# [EXERCISE AIM]
Print every line below exactly as written, but leave the pictures behind.

# [LISTED ENTRIES]
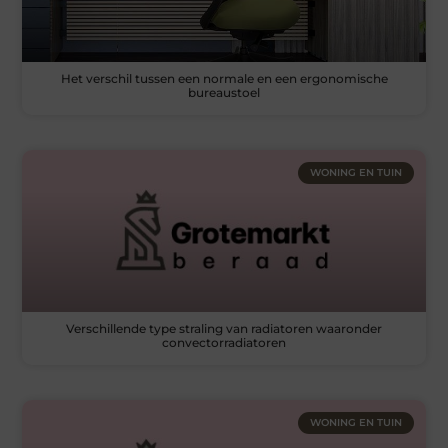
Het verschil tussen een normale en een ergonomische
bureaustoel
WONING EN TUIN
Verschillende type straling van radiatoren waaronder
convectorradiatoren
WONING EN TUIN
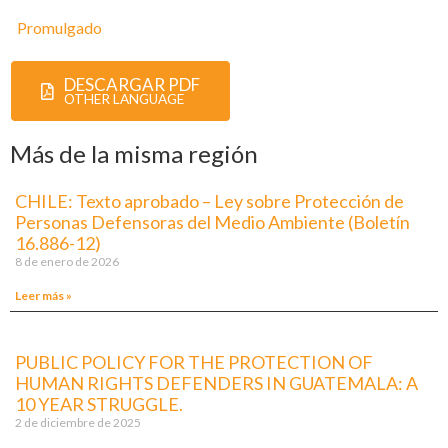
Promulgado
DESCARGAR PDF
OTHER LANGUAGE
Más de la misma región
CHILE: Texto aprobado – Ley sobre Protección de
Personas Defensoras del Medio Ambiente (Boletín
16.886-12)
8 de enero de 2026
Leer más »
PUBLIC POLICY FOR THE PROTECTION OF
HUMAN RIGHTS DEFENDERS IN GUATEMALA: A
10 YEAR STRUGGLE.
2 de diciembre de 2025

# [WRITTEN REPLY]
Het verschil tussen een normale en een ergonomische
bureaustoel
WONING EN TUIN
Verschillende type straling van radiatoren waaronder
convectorradiatoren
WONING EN TUIN
Promulgado
DESCARGAR PDF
OTHER LANGUAGE
Más de la misma región
CHILE: Texto aprobado – Ley sobre Protección de
Personas Defensoras del Medio Ambiente (Boletín
16.886-12)
8 de enero de 2026
Leer más »
PUBLIC POLICY FOR THE PROTECTION OF
HUMAN RIGHTS DEFENDERS IN GUATEMALA: A
10 YEAR STRUGGLE.
2 de diciembre de 2025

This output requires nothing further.